__INSTRUCTIONS TO FOLLOW__:
Among the lines of the records, count those containing the word "Показати", then give the number alone.

Saved entries:
════════

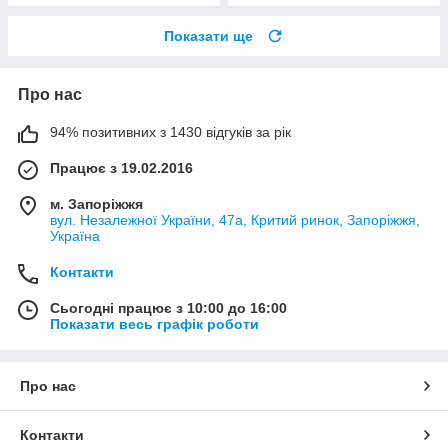
Показати ще
Про нас
94% позитивних з 1430 відгуків за рік
Працює з 19.02.2016
м. Запоріжжя
вул. Незалежної України, 47а, Критий ринок, Запоріжжя,
Україна
Контакти
Сьогодні працює з 10:00 до 16:00
Показати весь графік роботи
Про нас
Контакти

════════

__REPLY TO THE EXERCISE__:
2